Family ties are stronger at Christmas and New Year time – and louder, too. First of January is Global Family Day, too. Mind you, he would have his fun in her home ground – the whisky, the songs, the smile, the smells – and the mishmash of games: shuffleboard, Ping-Pong, Bingo, cards, and God knows what else. To reach her home at that time of the night without the bow-wow of stray dogs in her street would be a benefit since any stray dogs living in the premises on New Year’s Eve were particularly cleared because, according to his sister, they brought bad luck.
People do strange things hoping for best things ahead. Not long ago, a European chef of Mandarin Oriental spoke about a Thai chef’s unbridled enthusiasm for anything associated with superstitions. The Roman belief that misfortune would come into a house by anyone entering with his left foot first, is a custom which is strictly followed with right foot by his family. They have a tradition to criss-cross certain rituals of the Thai Songkran festival also with the customs of New Year’s Day.

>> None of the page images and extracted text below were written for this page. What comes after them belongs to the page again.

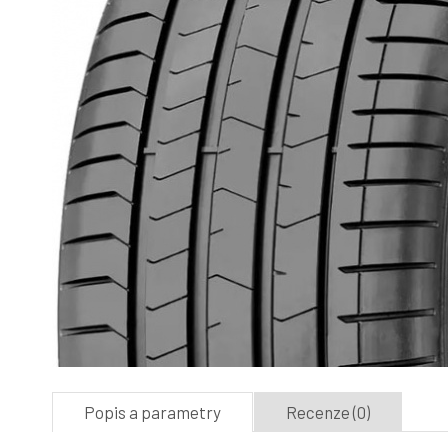
Popis a parametry
Recenze (0)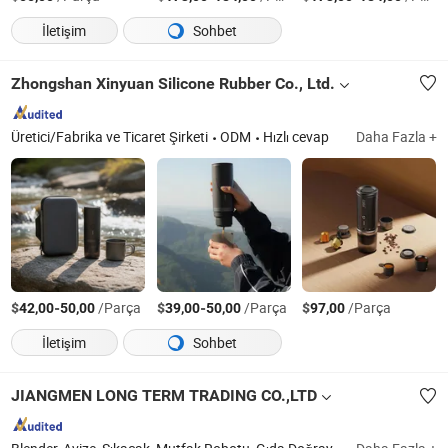
İletişim
Sohbet
Zhongshan Xinyuan Silicone Rubber Co., Ltd.
Üretici/Fabrika ve Ticaret Şirketi
ODM
Hızlı cevap
Daha Fazla +
$
-
/Parça
$
-
/Parça
$
/Parça
42,00
50,00
39,00
50,00
97,00
İletişim
Sohbet
JIANGMEN LONG TERM TRADING CO.,LTD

The ingredients they used in this respect, forming part of the ritual of bathing of Buddha statues during Songkran, consists of five bowls containing different-coloured floating flowers – each colour to represent prosperity in a variety of forms: Rose Red to bring a tranquil life devoid of obstacles; Marigold Orange to signify success and wealth; Anchan Blue representing strength to overcome obstacles; Pandan Green for peace without problems; and Jasmine White to symbolise a joyful life.
The question about how a fairly intelligent and even moderately educated person could inwardly believe these superstitions – that number 13 is unlucky, or that one should not start a new venture on Friday, etc., in spite of its universal acceptance, is, how-do-you-say-it, much like a pyramid balanced in unstable equilibrium upon its point. Nevertheless, people do knock on wood; take a pinch of salt and throw it over their left shoulder; or refuse to walk under a ladder, and hope that, “touch wood”, this New Year would hopefully go down in memory as the year they moved into the house of prosperity, good health, peace, joy and all things of goodness – with the baggage of serious misfortune safely left behind. I remember the saying, if you must leave your old house and move to a new one do not take your old broom with you.